KZBQ
- Pocatello, Idaho; United States;
- Broadcast area: Pocatello, Idaho; Idaho Falls, Idaho;
- Frequency: 93.9 MHz
- Branding: KZBQ FM 93.9

Programming
- Format: Country

Ownership
- Owner: Idaho Wireless Corporation

History
- First air date: 1969 (at 93.7)
- Former frequencies: 93.7 MHz (1969–2016)

Technical information
- Licensing authority: FCC
- Facility ID: 28254
- Class: C0
- ERP: 100,000 watts
- HAAT: 308.4 meters (1,012 ft)
- Transmitter coordinates: 42°51′57″N 112°30′44″W﻿ / ﻿42.86583°N 112.51222°W

Links
- Public license information: Public file; LMS;
- Webcast: Listen Live
- Website: kzbq.com

= KZBQ =

Radio station in Pocatello, Idaho

KZBQ (93.9 FM) is a country music format radio station located in Pocatello, Idaho, United States, serving the Pocatello area. Its signal emanates from the KZBQ broadcast tower on Howard Mountain, east of Pocatello in Bannock County, Idaho.
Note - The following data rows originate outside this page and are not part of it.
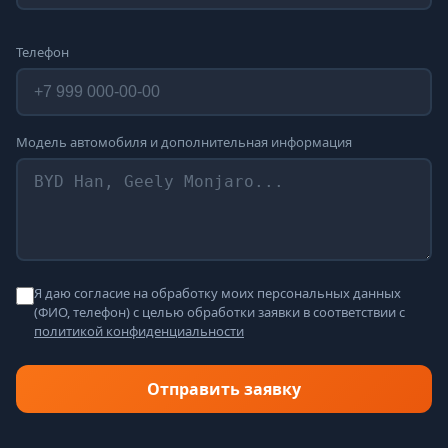
Телефон
Модель автомобиля и дополнительная информация
Я даю согласие на обработку моих персональных данных
(ФИО, телефон) с целью обработки заявки в соответствии с
политикой конфиденциальности
Отправить заявку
KZBQ is owned and operated by Idaho Wireless Corporation, a local company that also owns and operates sister stations KMGI, KOUU, and KSEI in Pocatello, Idaho, and KORR in American Falls, Idaho.

==History==
The station was assigned the callsign KZBQ on January 23, 1995.

On December 14, 2016, KZBQ moved from 93.7 FM to 93.9 FM. The station was licensed by the Federal Communications Commission to operate on that frequency on December 19, 2016.